The south Asian activists and campaigners of right to information (RTI) vowed to work together and called for broader collaboration to augment RTI regime.

A discussion Freedom Forum organized as part of the World Social Forum 2024 in Kathmandu on February 18  witnessed approximately 100 participants ranging from Information Commissioners, RTI activists, civil society representatives to general citizens, where the speakers underlined the need to cement south Asian networking to keep alive RTI movement and frustrate push back against RTI  in the region.

Opening the session, FF’s general secretary Sanjeeb Ghimire said RTI is a powerful tool of good governance. “Although South Asian countries have RTI Act in place, its implementation is bleak,” he said, adding one of the serious problems facing RTI is non-compliance of obligations by the public agencies. Hence, collaboration at regional level is essential for its effective implementation.

Following Ghimire, Executive Chief Taranath Dahal moderated the session. He introduced the panelists in the session. Panelists were noted RTI activists- Anjali Bhardwaj and Amrita Johri from India, Information Commissioner Kishali Pinto-Jayawardena and a social activist Sherine Xavier from Sri Lanka, civic activist Shaheen Anam from Bangladesh and Chief Information Commissioner Mahendra Man Gurung from Nepal.


Sharing that the south Asian countries were battling odds in the use of RTI, they hoped collaboration and network building in this sector could help build knowledge and experience for effective RTI campaign. They viewed expansion of RTI regime was imperative to hold authorities accountable and to guarantee people’s participation in governance and decision-making.

Prominent RTI activist from India, Anjali Bhardwaj, said, “As long as citizens are deprived of their access to information, democracy does not function well.” She, shared her experience of working for the rights to people in slum in India. The marginalized communities, who faced severe problems in India, were ensured rights with the use of RTI, Bhardwaj informed.

Also a Co-convener of RTI campaign in India, Bhardwaj, added that RTI is effective to hold public officials accountable and expose corruption in India. But its implementation has been weakened in the name of data protection after recent amendment of RTI law, she regretted.

Executive Director at Manusher Jonno Foundation of Bangladesh, Shaheen Anam, expressed worry over declining number of RTI applications in Bangladesh, she added, “Currently, information commissioner’s appointment process has raised questions on autonomy of the commission. Hence, all sides’ cooperation is expected to reinforce RTI regime in south Asia.”

Similarly, Information Commissioner of Sri Lanka, Kishali Pinto Jayawardena, shared that RTI Act was brought after long struggle in Sri Lanka and informed that the Information Commission had issued thousands of orders in the past seven years to the government. Data Protection Act is a challenge before RTI in Sri Lanka, its implementation is also under threat, according to her.

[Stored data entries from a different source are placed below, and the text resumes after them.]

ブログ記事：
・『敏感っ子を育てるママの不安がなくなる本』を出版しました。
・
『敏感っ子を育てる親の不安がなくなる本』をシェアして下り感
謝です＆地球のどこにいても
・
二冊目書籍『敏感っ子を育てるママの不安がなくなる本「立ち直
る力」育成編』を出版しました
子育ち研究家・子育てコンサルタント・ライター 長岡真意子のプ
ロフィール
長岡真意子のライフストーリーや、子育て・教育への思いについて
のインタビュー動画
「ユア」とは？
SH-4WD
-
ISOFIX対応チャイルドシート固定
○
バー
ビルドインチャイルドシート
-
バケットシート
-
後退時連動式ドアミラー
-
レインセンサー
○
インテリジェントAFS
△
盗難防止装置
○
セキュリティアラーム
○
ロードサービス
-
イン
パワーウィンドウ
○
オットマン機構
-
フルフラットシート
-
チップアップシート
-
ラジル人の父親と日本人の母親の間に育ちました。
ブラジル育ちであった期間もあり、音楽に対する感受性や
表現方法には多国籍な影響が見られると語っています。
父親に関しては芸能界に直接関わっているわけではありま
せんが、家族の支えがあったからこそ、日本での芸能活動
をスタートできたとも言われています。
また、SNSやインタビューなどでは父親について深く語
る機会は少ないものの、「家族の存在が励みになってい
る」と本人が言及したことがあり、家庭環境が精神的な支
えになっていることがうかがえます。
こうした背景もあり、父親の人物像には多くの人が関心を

However, Executive Director at The Social Architects in Sri Lanka, Sherine Xavier, blamed that RTI campaign was still an elite movement in Sri Lanka. RTI movement is yet to reach the vulnerable people. Culture of secrecy is entrenched in Sri Lanka that is weakening RTI enforcement. Civil society could play role to popularize RTI in south Asia, she suggested.

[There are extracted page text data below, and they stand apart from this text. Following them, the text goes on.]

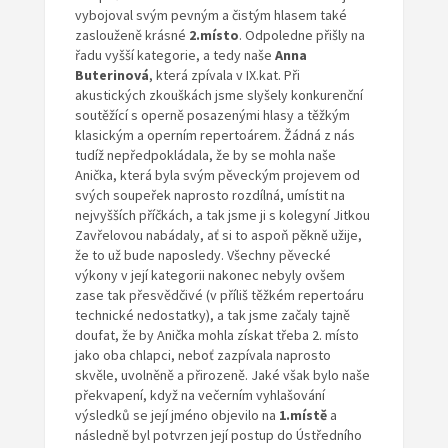
vybojoval svým pevným a čistým hlasem také
zaslouženě krásné
2.místo
. Odpoledne přišly na
řadu vyšší kategorie, a tedy naše
Anna
Buterinová
, která zpívala v IX.kat. Při
akustických zkouškách jsme slyšely konkurenční
soutěžící s operně posazenými hlasy a těžkým
klasickým a operním repertoárem. Žádná z nás
tudíž nepředpokládala, že by se mohla naše
Anička, která byla svým pěveckým projevem od
svých soupeřek naprosto rozdílná, umístit na
nejvyšších příčkách, a tak jsme ji s kolegyní Jitkou
Zavřelovou nabádaly, ať si to aspoň pěkně užije,
že to už bude naposledy. Všechny pěvecké
výkony v její kategorii nakonec nebyly ovšem
zase tak přesvědčivé (v příliš těžkém repertoáru
technické nedostatky), a tak jsme začaly tajně
doufat, že by Anička mohla získat třeba 2. místo
jako oba chlapci, neboť zazpívala naprosto
skvěle, uvolněně a přirozeně. Jaké však bylo naše
překvapení, když na večerním vyhlašování
výsledků se její jméno objevilo na
1.místě
a
následně byl potvrzen její postup do Ústředního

Similarly, Chief Information Commissioner at National Information Commission, Mahendra Man Gurung, appreciated FF’s initiation on this front and briefly highlighted how RTI evolved in Nepal. He stressed meaningful participation of people in governance, for which RTI is essential. He argued that some of the challenges of RTI in Nepal are – high RTI illiteracy, non-compliance to RTI, non-cooperation from bureaucracy, reluctance of political parties, and the digital manipulation of information.

Working committee member of the National Campaign for People’s RTI from India, Amrita Johri, said RTI deeply reflects the health of democracy. “Push back against RTI in the region could be taken as opportunity to work together and keep RTI alive.  “Rejecting people’s RTI appeal over minor error by information commissioner in India is a worrying trend,” she shared.

Freedom Forum Executive Chief Taranath Dahal commented that RTI is lifeline of democracy. “The RTI movement must not be weakened, but reinforced to ensure participatory democracy,” he said, expecting that the session would foster regional collaboration and national initiatives to take forward the RTI movements so that CSOs would contribute to good governance.

The WSF 2024 was held in Kathmandu from February 15 to 19, where thousands of organizations from over 90 countries had attended.